If the shop is closed (for whatever reason), that will probably be the end of your good intentions. You wouldn’t like to look in the area around the station which other shops sell the Opal cards. And your train is gone anyway.
The problem is obviously known. On the Sydney Trains website “purchasing tickets” it says:
“Please ensure you have a valid ticket (and concession card if required) before travelling.
If you do not have an Opal Card and both the station ticket office and ticket vending machines are closed, you can buy a ticket at your destination.”
That will mean trouble when caught by an inspector or at the destination. In all likelihood they will at least charge you the maximum fare on your line. I wish first time users good luck.

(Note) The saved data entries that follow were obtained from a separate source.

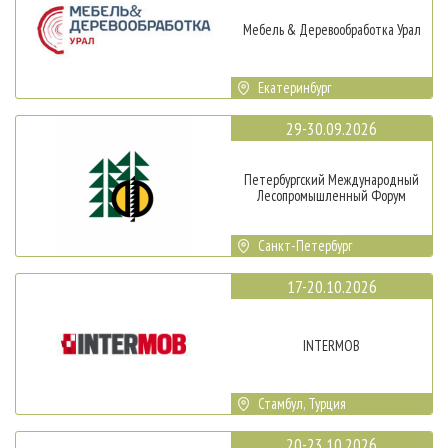
Мебель & Деревообработка Урал
Екатеринбург
29-30.09.2026
Петербургский Международный
Лесопромышленный Форум
Санкт-Петербург
17-20.10.2026
INTERMOB
Стамбул, Турция
20-23.10.2026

1)As of writing this article, there was still a set of paper vending machines remaining in another location of the concourse but it is only a question of time until they’ll be gone, too
How it all started
The Opal card was introduced in June 2013 after the previous government had failed with a similar card, the Tcard, due to technical problems, at a cost of at least a $100 million. For many, Opal card fares were more expensive than paper tickets. This issue was debated ad nauseam in the media and one article with some calculations can be found here.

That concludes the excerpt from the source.